Real estate developers, small businesses and other borrowers have been complaining strenuously in recent weeks of weakening sales and scarce credit. Prices have dropped up to 28 percent for new apartments in some Chinese cities this autumn, real estate brokers have been laying off thousands of agents as transactions have dried up, and export orders have slumped.
The Chinese move was a particular surprise because the central bank usually announces moves on Friday evenings, to allow banks and markets plenty of time to digest the news.
The Chinese announcement came after the Shanghai stock market had slumped 3.3 percent on Wednesday, its worst one-day loss in four months, on worries that the government might not act.
The reduction in the so-called reserve requirement ratio came after the central bank had increased the same ratio six times this year, and raised interest rates three times. The monetary policy moves earlier this year had been aimed at curbing inflation, which persists but appears to have been replaced by weakening economic growth as the top worry for policymakers.
Monetary policy changes are made not by the country’s central bank but by the State Council, the country’s cabinet. Shifts in the broad direction of policy are usually made only with the approval of the Standing Committee of the Politburo of the Chinese Communist Party – the nine men who really run China.
Analysts said that the central bank’s decision to announce a change in reserve requirements instead of quietly nudging state-controlled banks to make more loans showed an important political decision had been made.

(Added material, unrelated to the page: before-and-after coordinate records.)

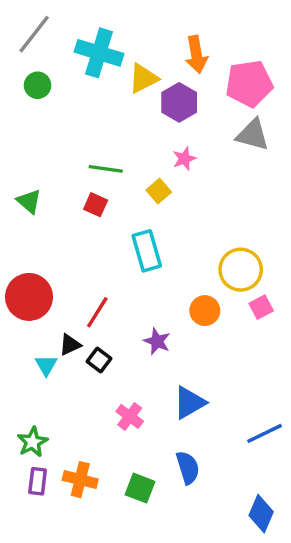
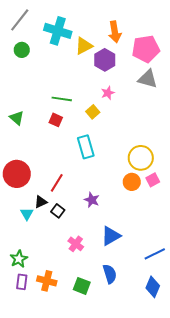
orange circle: (205, 311) -> (132, 182), moved
blue diamond: (261, 514) -> (153, 287), moved

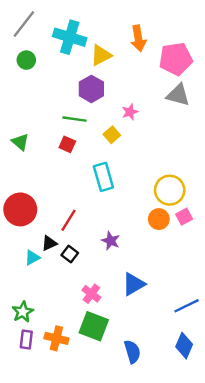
purple hexagon: (105, 60) -> (91, 89), moved
cyan triangle: (27, 214) -> (32, 258), turned 32
blue semicircle: (110, 274) -> (132, 352), moved
green square: (82, 286) -> (94, 326), moved, size x1.4

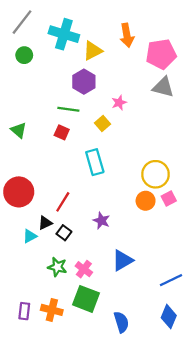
green star: (23, 312) -> (57, 267), moved, turned -30

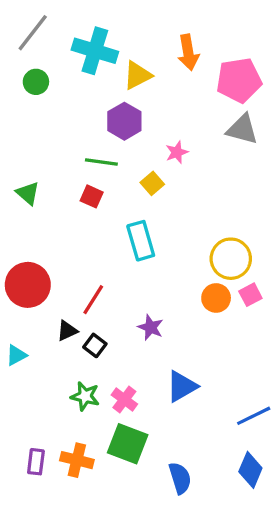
cyan triangle: (30, 236) -> (16, 355), moved

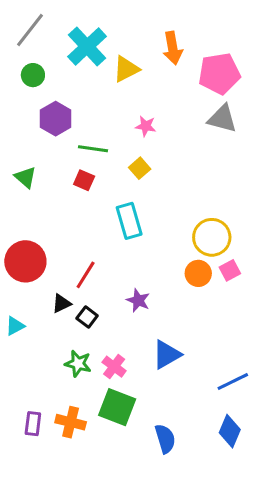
cyan cross: (95, 51) -> (87, 47), turned 30
purple hexagon: (124, 121) -> (56, 119), moved
pink star: (177, 152) -> (146, 126), moved, turned 30

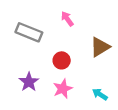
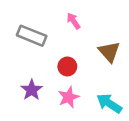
brown triangle: (100, 47) -> (109, 52), turned -40
cyan arrow: (100, 94) -> (109, 103), size x1.5

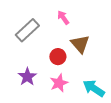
gray rectangle: (32, 36) -> (27, 30), turned -65
brown triangle: (109, 52) -> (80, 44), moved

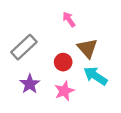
gray rectangle: (27, 30) -> (24, 47), moved
cyan arrow: (94, 88) -> (95, 76), moved

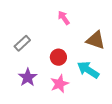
gray rectangle: (24, 47) -> (22, 43), size x0.7
brown triangle: (87, 48) -> (96, 40), moved, turned -30

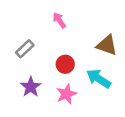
pink arrow: (64, 18) -> (59, 20), moved

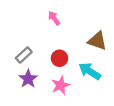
gray rectangle: (25, 49) -> (24, 55), moved

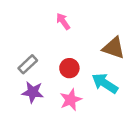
purple star: (28, 79) -> (33, 92), turned -30

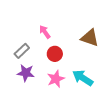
pink arrow: (63, 21) -> (45, 32), moved
cyan arrow: (105, 83) -> (83, 78), moved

“The public nature of this move – a move that would have gone through the State Council – is a clear signal that Beijing has decided that the balance of risks now lies with growth, rather than inflation,” wrote Stephen Green, a China economist at Standard Chartered Bank, in a research note. “This is a big move, it signals China is now in loosening mode.”
The People’s Bank of China, the country’s central bank, cut the reserve requirement ratio by 0.5 percentage points as of Monday, to 21 percent for large banks and to 19 percent for smaller banks.
The Chinese move was such a surprise that one of the 15 members of the central bank’s monetary policy committee, Xia Bin, had just said at a seminar in Beijing on Wednesday morning that China would only “fine tune” its monetary policy and would maintain an overall stance that he characterized as “prudent.”
Those remarks triggered the slump in share prices during Wednesday’s trading in Shanghai; the stock market there had been closed for several hours by the time the central bank announced its policy reversal.
It was unclear if the Chinese move had been coordinated with the six central banks in the United States, Europe and Japan that agreed an hour later to provide more liquidity to world financial markets.
The United States Treasury notifies the Chinese government of policy moves by the Obama administration, so as to reassure the United States government’s largest foreign creditor. But economists say that there has been little international coordination of monetary policy by China’s central bank.
The People’s Bank of China is considerably more secretive than central banks in the West and particularly wary of foreign governments because of years of international pressure to allow faster appreciation of the renminbi, China’s currency.
The Chinese central bank provided no explanation for its move on Thursday evening. The one-sentence statement only said, “The People’s Bank of China decided to cut financial institutions’ renminbi deposit reserve ratio by 0.5 percentage points.”